Politique

Législatives au Gabon : des proches de Jean Ping ont rencontré le ministre de l’Intérieur

L'opposant Jean Ping lors d'une conférence de presse à Bruxelles en avril 2009. © Thierry Charlier/AP/SIPA

Pour la première fois depuis l'élection contestée de 2016, des proches de la coalition de Jean Ping, qui se considère toujours comme « président élu » du Gabon, ont participé à une réunion avec le ministre de l'Intérieur Lambert-Noël Matha en vue des législatives prévues pour avril.

Alors que la Coalition pour la nouvelle république (CNR) s’illustre depuis plusieurs semaines par ses divisions internes, plusieurs poids lourd de l’opposition, proches de Jean Ping, se sont entretenus avec Lambert-Noël Matha, ministre gabonais de l’Intérieur. Le président du parti d’opposition Union nationale (UN), Zacharie Myboto, le secrétaire général du parti Rassemblement Héritage et Modernité (RHM), Michel Menga, ainsi que le président des Démocrates, Guy Nzouba-Ndama ont participé à cette réunion.

« Réunion opérationnelle »

« Nous avons été invités à cette réunion opérationnelle pour échanger sur les ordonnances adoptées en conseil des ministres et pour parler des élections », résume Guy Nzouba-Ndama.

C’est la première fois qu’une telle rencontre s’organise depuis le scrutin contestée de 2016.  L’UN, le RHM et les Démocrates sont des formations importantes faisant partie de la coalition constituée autour de Jean Ping. Ces partis ont affiché leur souhait de participer aux élections législatives prévues avant fin avril mais la coalition peine à parler d’une seule voix sur le sujet et le silence de Jean Ping se fait de plus en plus pesant.

« Ce qui est évident aujourd’hui, c’est que les membres de la CNR ont du mal à s’entendre sur la stratégie », concédait il y a quelques semaines Jean-Gaspard Ntoutoume Ayi, porte-parole de la CNR.

L’ancien candidat à la présidentielle de 2016, sous pression d’une partie de ses affidés, est face à un dilemme : « Si Ping n’y va pas [aux élections], l’opposition va se fissurer, car les visages de ceux qui veulent du pouvoir vont se révéler. Et comment peut-il y aller, alors que ce sont les mêmes institutions qui ont validé l’élection de 2016 ? », expose le politologue Wilson-André Ndombet, enseignant à l’Université Omar Bongo de Libreville.

Vers un troisième report ?

Le Gabon, qui a adopté début janvier une nouvelle Constitution, se prépare à des élections législatives avant fin avril.
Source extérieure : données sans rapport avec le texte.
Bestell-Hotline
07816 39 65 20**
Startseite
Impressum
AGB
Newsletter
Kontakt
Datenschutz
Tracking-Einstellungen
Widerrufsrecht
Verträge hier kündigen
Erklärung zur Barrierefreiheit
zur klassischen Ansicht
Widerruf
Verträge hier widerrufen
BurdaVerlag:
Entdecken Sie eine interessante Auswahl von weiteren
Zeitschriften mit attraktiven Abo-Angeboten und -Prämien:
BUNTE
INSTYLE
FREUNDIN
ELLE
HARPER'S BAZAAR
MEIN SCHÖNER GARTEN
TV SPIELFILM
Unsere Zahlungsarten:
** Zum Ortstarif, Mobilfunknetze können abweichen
Prévues initialement en décembre 2016, elles ont été reportées deux fois. Un troisième report est aujourd’hui envisageable, si l’on en croit les échos de ce rendez-vous.
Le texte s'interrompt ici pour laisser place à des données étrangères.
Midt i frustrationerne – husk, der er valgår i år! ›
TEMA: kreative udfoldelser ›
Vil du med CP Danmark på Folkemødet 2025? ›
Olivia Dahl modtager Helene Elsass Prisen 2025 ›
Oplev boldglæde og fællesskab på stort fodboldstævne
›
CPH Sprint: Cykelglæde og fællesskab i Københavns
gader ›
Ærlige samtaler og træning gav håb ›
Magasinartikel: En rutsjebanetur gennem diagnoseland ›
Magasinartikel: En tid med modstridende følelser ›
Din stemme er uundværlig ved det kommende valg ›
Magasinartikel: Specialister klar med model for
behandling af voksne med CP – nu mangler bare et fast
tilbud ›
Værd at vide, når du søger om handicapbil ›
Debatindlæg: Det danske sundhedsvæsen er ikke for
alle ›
En effet, la date du scrutin doit être fixée par le Centre gabonais des élections (CGE), nouvelle institution qui n’est pas encore mise en place mais qui doit prendre en charge l’organisation de l’élection. Son président doit être nommé par un collège de dix personnes, cinq désignées au sein de l’opposition, cinq au sein de la majorité. Vice-président, rapporteurs seront ensuite choisis.

« C’est beaucoup de travail en très peu de temps », reconnaît à Jeune Afrique Guy Nzouba-Ndama, qui n’écarte pas l’éventualité d’un nouveau report. « Nous souhaitons avant tout que les législatives se déroulent dans les meilleures conditions, même si cela prend plus de temps que prévu à se mettre en place », conclu-t-il.